Abstract

Cardiac dysfunction associated with anthracyclines is a significant side effect of chemotherapy, and early detection is crucial. We aimed to assess the diagnostic value of combining global longitudinal strain (GLS) with biomarkers for the early detection of anthracycline-related cardiac dysfunction. In a prospective cohort study, 80 consecutive adult patients (mean age 51 ± 11years; 68.8% females) were screened and underwent 2D echocardiographic assessments and biomarker assessments [high-sensitivity troponin-I (hs-Troponin-I) and NT-pro brain natriuretic peptide (NT-proBNP)] before and after anthracycline-based chemotherapy's initial regimen.

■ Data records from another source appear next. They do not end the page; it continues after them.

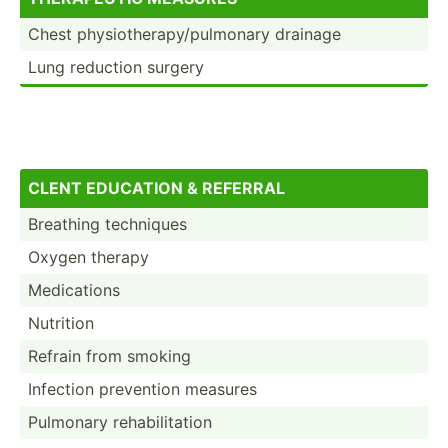
Chest physio­the­rap­y/p­ulm­onary drainage
Lung reduction surgery
CLENT EDUCATION & REFERRAL
Breathing techniques
Oxygen therapy
Medica­tions
Nutrition
Refrain from smoking
Infection prevention measures
Pulmonary rehabi­lit­ation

The patients were followed up for 12weeks to monitor for the development of cardiotoxicity. Ten patients (12.5%) developed cardiotoxicity at the end of the 12-week follow-up. Baseline values of hs-Troponin-I and NT-proBNP were significantly higher in patients who developed cardiotoxicity compared to those who did not, with a similar pattern observed at the 3-week follow-up. Receiver operating characteristic (ROC) curve analysis demonstrated that a cutoff value of baseline hs-Troponin-I > 11ng/L, NT-proBNP > 90.1pg/mL, 3-week left ventricular ejection fraction (LVEF) ≤ 52%, 3-week GLS ≥ -14.5%, 3-week hs-Troponin-I > 13.1ng/L, and 3-week NT-proBNP > 118.1pg/mL predicted the occurrence of cardiotoxicity with high sensitivity (range 83-94%) and specificity (range 77-92%). Combination of GLS with biomarkers had a high diagnostic value in early identification of anthracycline-related cardiac dysfunction, with an estimated diagnostic accuracy of over 85%. This information could potentially help in the identification of patients at high risk of developing cardiac dysfunction, allowing for earlier management.